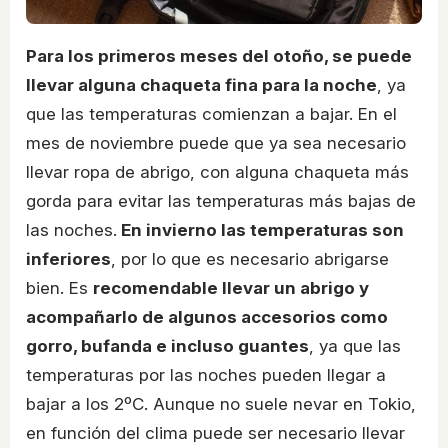
Para los primeros meses del otoño, se puede
llevar alguna chaqueta fina para la noche
, ya
que las temperaturas comienzan a bajar. En el
mes de noviembre puede que ya sea necesario
llevar ropa de abrigo, con alguna chaqueta más
gorda para evitar las temperaturas más bajas de
las noches.
En invierno las temperaturas son
inferiores
, por lo que es necesario abrigarse
bien. Es
recomendable llevar un abrigo y
acompañarlo de algunos accesorios como
gorro, bufanda e incluso guantes
, ya que las
temperaturas por las noches pueden llegar a
bajar a los 2ºC. Aunque no suele nevar en Tokio,
en función del clima puede ser necesario llevar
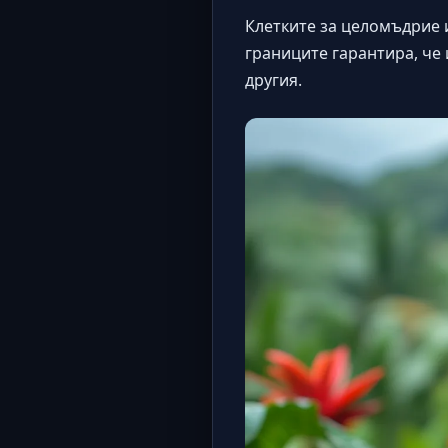
Клетките за целомъдрие 
границите гарантира, че
другия.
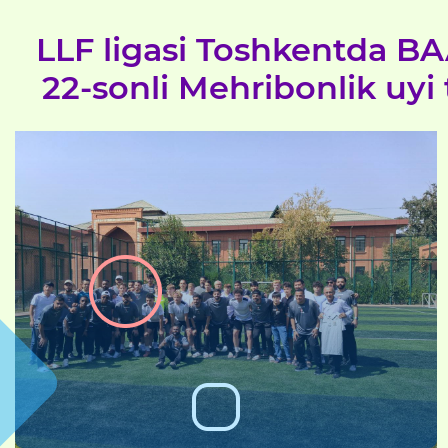
LLF ligasi Toshkentda BA
22-sonli Mehribonlik uyi 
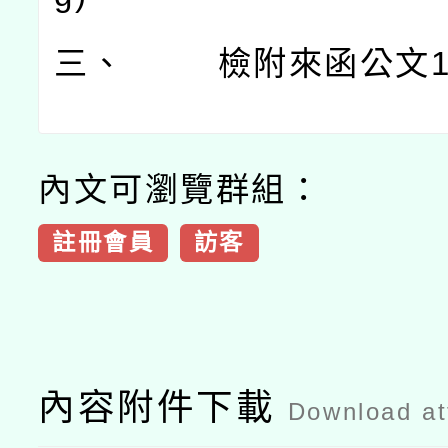
三、
檢附來函公文
內文可瀏覽群組：
註冊會員
訪客
內容附件下載
Download a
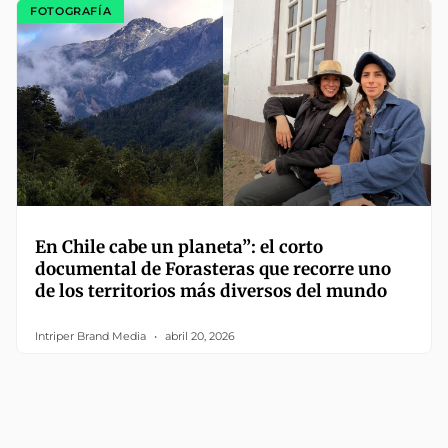
FOTOGRAFÍA
En Chile cabe un planeta”: el corto
documental de Forasteras que recorre uno
de los territorios más diversos del mundo
Intriper Brand Media
abril 20, 2026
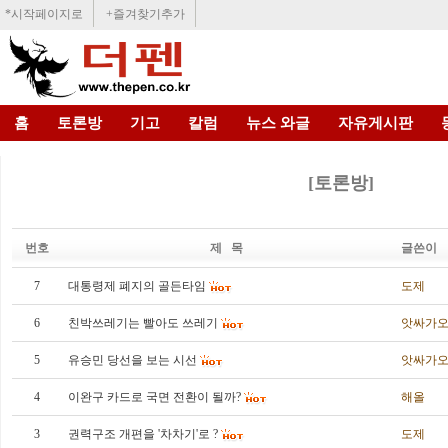
*시작페이지로
+즐겨찾기추가
홈
토론방
기고
칼럼
뉴스 와글
자유게시판
[토론방]
번호
제 목
글쓴이
7
대통령제 폐지의 골든타임
도제
6
친박쓰레기는 빨아도 쓰레기
앗싸가
5
유승민 당선을 보는 시선
앗싸가
4
이완구 카드로 국면 전환이 될까?
해올
3
권력구조 개편을 '차차기'로 ?
도제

☆ ☆ ☆

• _Exercise instructions_
Look through the listing, and copy each line in which the string "abrigo" turns up.

• _Answer space_
llevar ropa de abrigo, con alguna chaqueta más
recomendable llevar un abrigo y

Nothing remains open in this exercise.